Data extracted from a collection
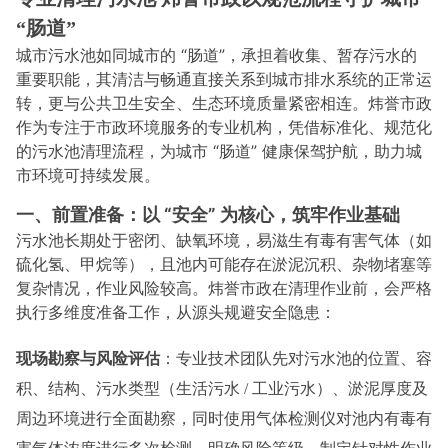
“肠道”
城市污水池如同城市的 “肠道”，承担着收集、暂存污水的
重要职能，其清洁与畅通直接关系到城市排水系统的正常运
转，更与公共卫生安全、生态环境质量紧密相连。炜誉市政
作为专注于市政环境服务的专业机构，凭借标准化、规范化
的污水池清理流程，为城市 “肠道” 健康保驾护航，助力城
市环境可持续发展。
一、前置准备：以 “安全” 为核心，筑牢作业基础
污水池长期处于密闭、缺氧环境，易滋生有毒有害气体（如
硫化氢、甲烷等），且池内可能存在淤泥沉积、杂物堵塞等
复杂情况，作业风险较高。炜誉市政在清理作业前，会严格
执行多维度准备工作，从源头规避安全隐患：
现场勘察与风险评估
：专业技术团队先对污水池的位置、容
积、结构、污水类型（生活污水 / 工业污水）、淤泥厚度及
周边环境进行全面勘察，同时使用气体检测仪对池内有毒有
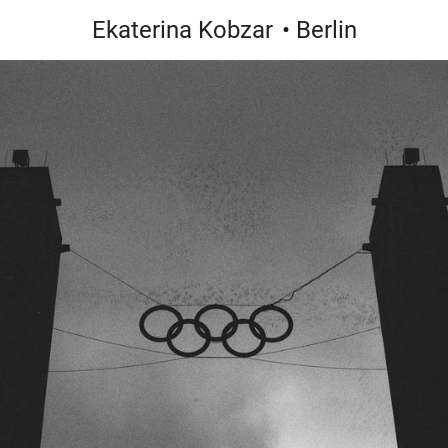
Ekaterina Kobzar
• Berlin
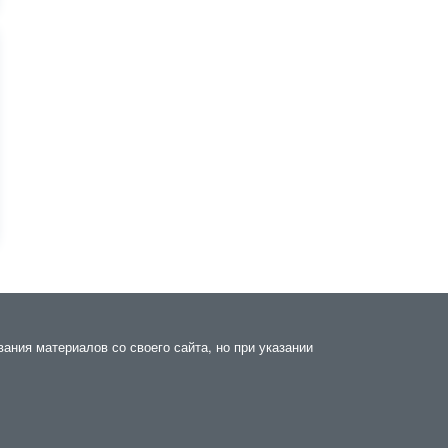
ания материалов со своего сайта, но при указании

---

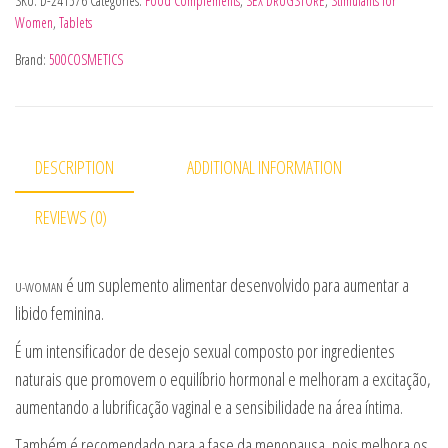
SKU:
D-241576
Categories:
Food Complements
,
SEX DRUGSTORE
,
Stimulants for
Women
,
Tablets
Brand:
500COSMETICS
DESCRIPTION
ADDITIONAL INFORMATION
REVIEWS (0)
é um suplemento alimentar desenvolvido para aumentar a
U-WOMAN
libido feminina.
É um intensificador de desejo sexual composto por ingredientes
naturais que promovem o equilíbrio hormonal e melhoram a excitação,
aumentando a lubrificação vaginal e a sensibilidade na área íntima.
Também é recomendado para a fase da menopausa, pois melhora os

**ABOUT THIS EXERCISE**.
Within the entries, find all lines that contain "para" and copy each one.

**TASK SOLUTION**.
é um suplemento alimentar desenvolvido para aumentar a
Também é recomendado para a fase da menopausa, pois melhora os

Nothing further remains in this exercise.